Colors (Pink, Yellow, Orange) Quotes in Everything, Everything
Actually, mine’s not blank at all, but I really can’t tell him how beautiful his eyes are. They’re Atlantic Ocean blue, just like he’d said. It’s strange because of course I’d known that. But the difference between knowing it and seeing them in person is the difference between dreaming of flying and flight.
Olly watched the color fade in the glass and remembered the day his dad got fired and how he’d been too afraid to comfort him. What if he had—would things be different now? What if?
He remembered how his dad had said that one thing doesn’t always lead to another.

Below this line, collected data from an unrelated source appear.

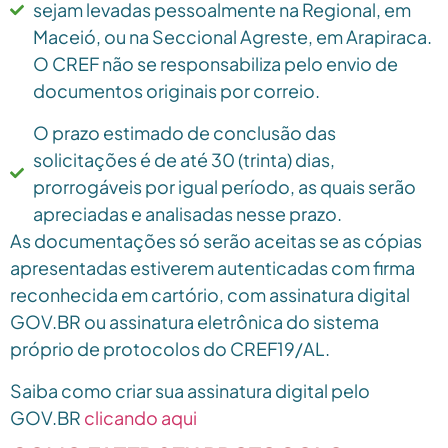
sejam levadas pessoalmente na Regional, em
Maceió, ou na Seccional Agreste, em Arapiraca.
O CREF não se responsabiliza pelo envio de
documentos originais por correio.
O prazo estimado de conclusão das
solicitações é de até 30 (trinta) dias,
prorrogáveis por igual período, as quais serão
apreciadas e analisadas nesse prazo.
As documentações só serão aceitas se as cópias
apresentadas estiverem autenticadas com firma
reconhecida em cartório, com assinatura digital
GOV.BR ou assinatura eletrônica do sistema
próprio de protocolos do CREF19/AL.
Saiba como criar sua assinatura digital pelo
GOV.BR
clicando aqui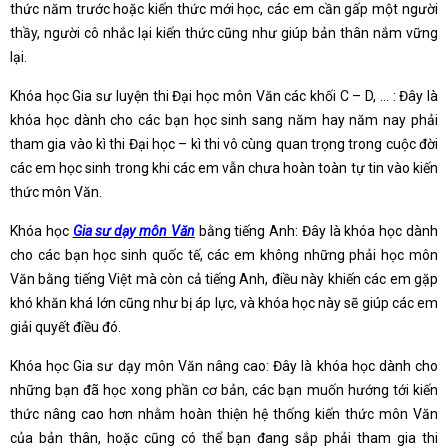
thức năm trước hoặc kiến thức mới học, các em cần gấp một người
thầy, người cô nhắc lại kiến thức cũng như giúp bản thân nắm vững
lại.
Khóa học Gia sư luyện thi Đại học môn Văn các khối C – D, … : Đây là
khóa học dành cho các bạn học sinh sang năm hay năm nay phải
tham gia vào kì thi Đại học – kì thi vô cùng quan trọng trong cuộc đời
các em học sinh trong khi các em vẫn chưa hoàn toàn tự tin vào kiến
thức môn Văn.
Khóa học
Gia sư dạy môn Văn
bằng tiếng Anh: Đây là khóa học dành
cho các bạn học sinh quốc tế, các em không những phải học môn
Văn bằng tiếng Việt mà còn cả tiếng Anh, điều này khiến các em gặp
khó khăn khá lớn cũng như bị áp lực, và khóa học này sẽ giúp các em
giải quyết điều đó.
Khóa học Gia sư dạy môn Văn nâng cao: Đây là khóa học dành cho
những bạn đã học xong phần cơ bản, các bạn muốn hướng tới kiến
thức nâng cao hơn nhằm hoàn thiện hệ thống kiến thức môn Văn
của bản thân, hoặc cũng có thể bạn đang sắp phải tham gia thi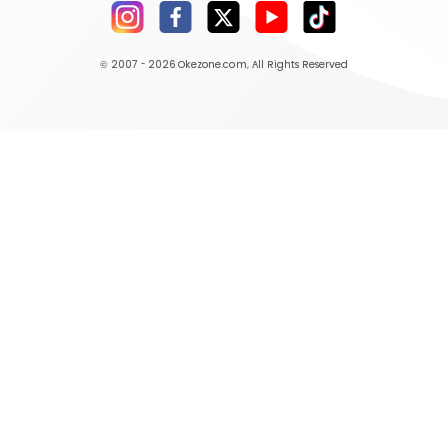
© 2007 - 2026
Okezone.com
, All Rights Reserved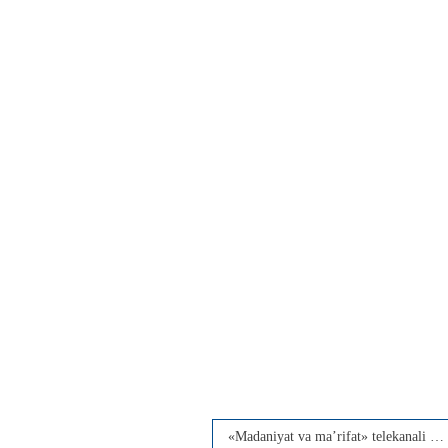
«Madaniyat va ma’rifat» telekanali bilan hamkorlik shartnomasi imzolandi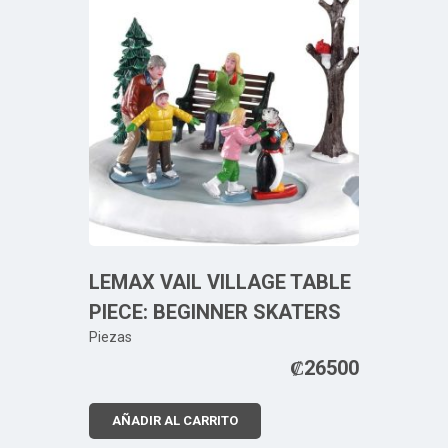
LEMAX VAIL VILLAGE TABLE
PIECE: BEGINNER SKATERS
Piezas
₡
26500
AÑADIR AL CARRITO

Before, I was worried about keeping secrets from her. Now, I’m worried about not being able to have any secrets at all. I know she’s not upset that I bought new clothes. She’s upset that I didn’t ask her opinion and bought them in colors that she didn’t expect. She’s upset with the change she didn’t see coming. I resent and understand it at the same time.
“Of course I regret it. A lot of bad things happened on that trip. And when my mother and father died, I couldn’t go back for the funerals. Rosa doesn’t know anything about where she’s from.” She sighs. “You’re not living if you’re not regretting.”
What am I going to regret? My mind cycles through visions: my mom alone in my white room wondering where everyone she’s ever loved went. My mom alone in a green field staring down at my grave and my dad’s grave and my brother’s grave. My mom dying all alone in that house.